| Being killed by a falling brick is a very clear cost. How would you characterize the costs associated with wearing a hard hat most of the time when in public? Talking about cost without normalizing for probability of prevention is meaningless yet you want to frame the discussion to be purely about (low) cost of wearing masks. We had a year of a pretty tough lockdown, most people wearing masks, distancing in grocery shops, restaurants and "non-essential" shops and companies closed, no public events, work from home, most people staying at home etc. And yet people were getting sick with covid, even those wearing masks. Masks alone won't protect you from covid. Even pretty hard core isolation might not protect you. We basically have no idea how effective just wearing masks is. It surely reduces the probability but by how much? Feel free to wear masks and hard hats but don't pretend you know for sure it's a rational choice. |
For me the costs aren’t just wearing a mask or getting sick. I also have vulnerable people in my life. My partner, their partners, my elderly parents, friends with unknown connections.

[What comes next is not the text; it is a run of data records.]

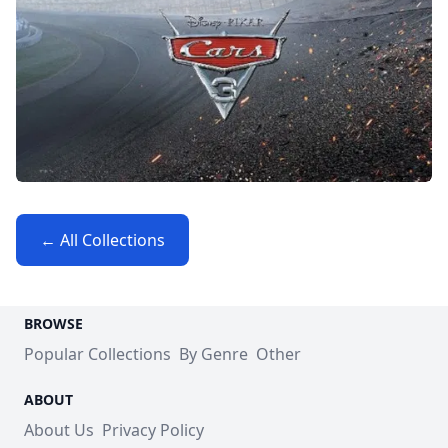
← All Collections
BROWSE
Popular Collections
By Genre
Other
ABOUT
About Us
Privacy Policy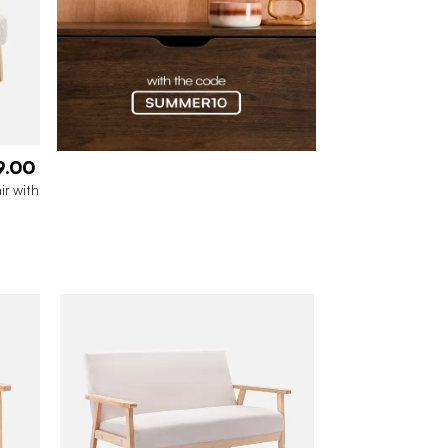
9.00
ir with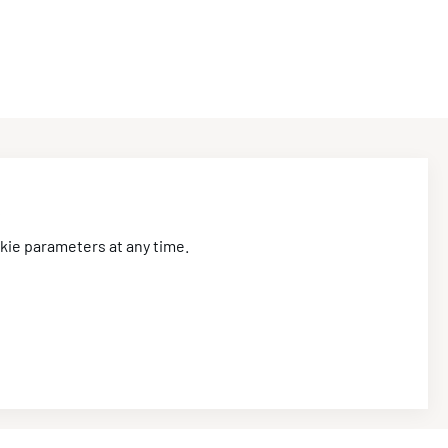
Stay tuned
.
kie parameters at any time.
I agree that CIRED2026 may use my personal data for
providing information by email, in accordance with its
data protection policy
available here
.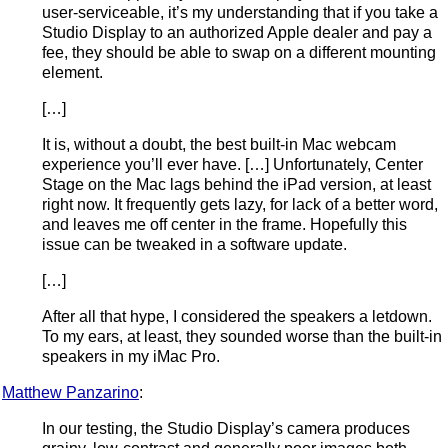
user-serviceable, it’s my understanding that if you take a
Studio Display to an authorized Apple dealer and pay a
fee, they should be able to swap on a different mounting
element.
[…]
It is, without a doubt, the best built-in Mac webcam
experience you’ll ever have. […] Unfortunately, Center
Stage on the Mac lags behind the iPad version, at least
right now. It frequently gets lazy, for lack of a better word,
and leaves me off center in the frame. Hopefully this
issue can be tweaked in a software update.
[…]
After all that hype, I considered the speakers a letdown.
To my ears, at least, they sounded worse than the built-in
speakers in my iMac Pro.
Matthew Panzarino
:
In our testing, the Studio Display’s camera produces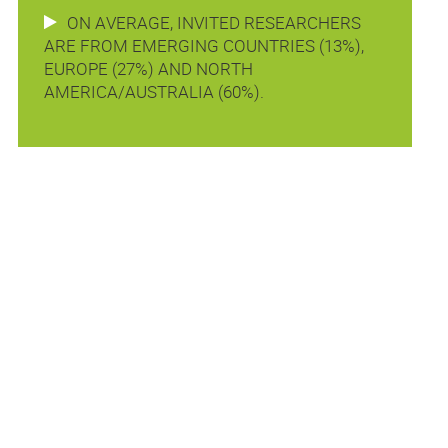
ON AVERAGE, INVITED RESEARCHERS
ARE FROM EMERGING COUNTRIES (13%),
EUROPE (27%) AND NORTH
AMERICA/AUSTRALIA (60%).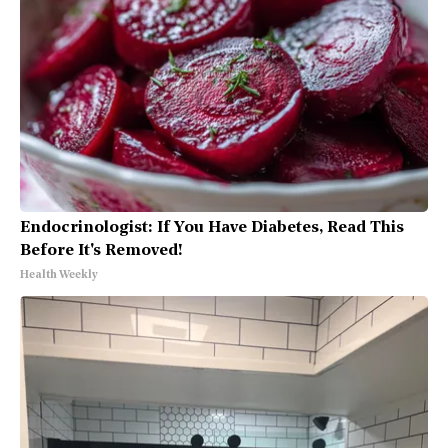
Endocrinologist: If You Have Diabetes, Read This
Before It's Removed!
Health Weekly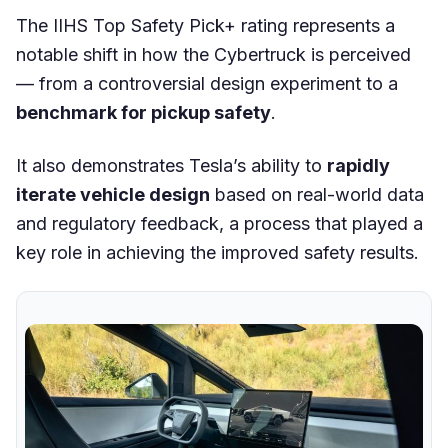
The IIHS Top Safety Pick+ rating represents a
notable shift in how the Cybertruck is perceived
— from a controversial design experiment to a
benchmark for pickup safety
.
It also demonstrates Tesla’s ability to
rapidly
iterate vehicle design
based on real-world data
and regulatory feedback, a process that played a
key role in achieving the improved safety results.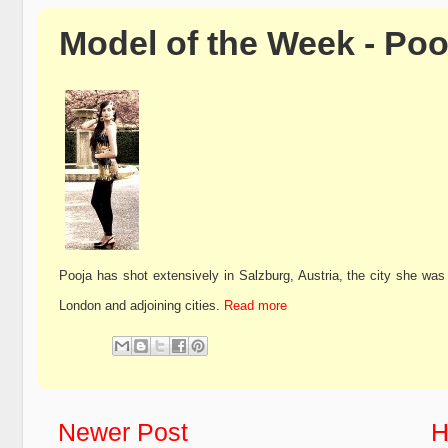
Model of the Week - Poo
Pooja has shot extensively in Salzburg, Austria, the city she was
London and adjoining cities.
Read more
Newer Post
H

If I walked around the grocery store without a mask I could at any time pick up the virus and even if I don’t get very sick I could give it to friends or loved ones. So then there is a mental load of worrying if I’m feeling fatigue due to poor sleep or onset of the virus (which is how it happened when I actually had it), and wondering if I should cancel social plans when I’m not feeling 100% normal.
If I am always wearing masks in public I can relax about it more when seeing friends. I’m being responsible and while accidents do happen I’m at least not being negligent.
I notice a lot of people not masking are only talking about themselves. It’s like they don’t think about how transmitting the illness affects others.